I think you have a link to fix.

Re:localhost?

brian_d_foy on 2005-05-16T18:31:38

Yeah, within half a minute of posting, I got three IMs about it. I guess people read my journal. :)

I copied the link from my testing server instead of the production version.

Re:localhost?

cog on 2005-05-17T11:12:52

I guess people read my journal

Actually, we're just part of a link-testing team.

Unicode's image problem

drhyde on 2005-05-17T09:45:15

Simon makes a good point about Unicode's image problem, but ascribes it to the wrong reasons. Those of us in English-speaking countries do, believe it or not, speak other languages than just English. I speak (and write) three languages which can't be represented in ASCII (four if you count the rarely used æ and œ ligatures in English itself, or spellings like coöperate and naïve) and am vaguely familiar with several others including Arabic. Unicode is a great idea, but I rarely use it because there are some fundamental implementation problems, including in perl.

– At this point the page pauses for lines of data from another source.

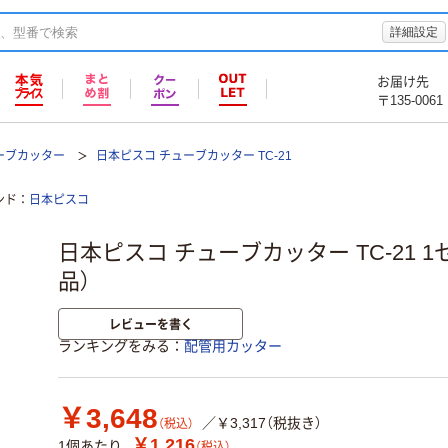
詳細設定
お届け先
〒135-0061
ーブカッター
日本ピスコ チューブカッター TC-21
ンド
日本ピスコ
日本ピスコ チューブカッター TC-21 1
品）
レビューを書く
ランキングをみる
配管用カッター
￥3,648
／￥3,317（税抜き）
（税込）
￥1,216
1個あたり
（税込）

The big one is that the use of variable-width encodings is Just Plain Stupid, plus there's a plethora of incompatible fixed-width encodings of Unicode subsets. End result - a host of incompatible implementations none of which Do The Right Thing. This means that for some of my mailing lists I have to use one MUA and for others another. I can sometimes edit text written in German and sometimes not. And god forbid that I might want to edit a file that contains English, Old English, and German!

Then look at exactly what is in Unicode. Yes, there's Japanese and Arabic and all the funky characters for writing in Polish and what have you. But then for no apparent reason there's a picture of a snowman! A selection of geometric shapes! I assume that they came out of the same session with the crack pipe as the multiple variable width encodings did.